Back in 1994 there were more elected officials interested in major reform about how dietary supplements were regulated, compared to today, and while the industry does have allies in Congress, there are many more priorities superseding supplement reform, Knight noted.
 
“There is a message that dietary supplements are ‘unregulated,’ which resonates among some people today, and very little grassroots organization advocating for the nutrition industry than before,” she said. “FDA is much more involved than they were last time. We still don’t know the personality of the agency today, and we don’t know who the commissioner will be. We have an industry that isn’t speaking with one voice.”
 
At the time of DSHEA’s original deliberations, “You couldn’t go into a health foods store without seeing petitions to sign—it was a strong, targeted grassroots effort which was highly effective,” Knight said. “A circulating rumor which we’d never be able to quantify is that Congress received more mail regarding DSHEA than it did during the Vietnam War.”
 
Additionally, FDA was only involved through regulatory back channels, whereas today, the agency is going to be heavily involved in legislative discussions regarding substantive, or even less significant, reforms to DSHEA.
 
“We had a documented record back then that FDA didn’t know how to regulate supplements and that there was a need for clarity,” Knight said. “Today, there is a drumbeat that dietary supplements are unsafe and unregulated.

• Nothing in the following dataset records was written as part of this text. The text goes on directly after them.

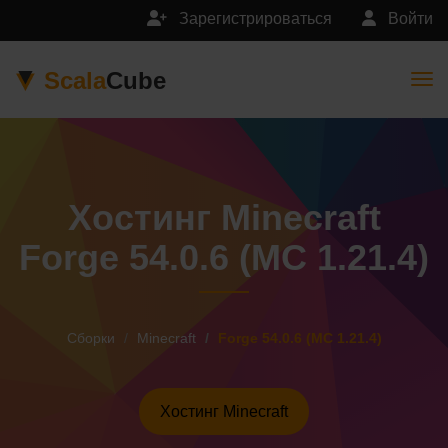
Зарегистрироваться
Войти
Scala
Cube
Togg
Хостинг Minecraft
Forge 54.0.6 (MC 1.21.4)
Сборки
Minecraft
Forge 54.0.6 (MC 1.21.4)
Хостинг Minecraft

While the majority of the industry is safe, it doesn’t take too many outliers for people to characterize the industry as such.”
 
The size and strength of the industry has also expanded immensely, and nutritional products are now blurring the lines between functional foods and beverages, traditional supplements, and cosmetic products, all of which have varying interests.
 
While Knight said she was skeptical that Congress would have the ability to look at a comprehensive “DSHEA 2.0” bill at this time, she believes there is heavy support for a number of factors: establishing a mandatory product listing, and a legal pathway to market for CBD, for instance. “Other issues are bound up in the success of resolving who the FDA is going to be under a new commissioner, how much the industry can unite, and how well consensus can be reached among legislators,” Knight said.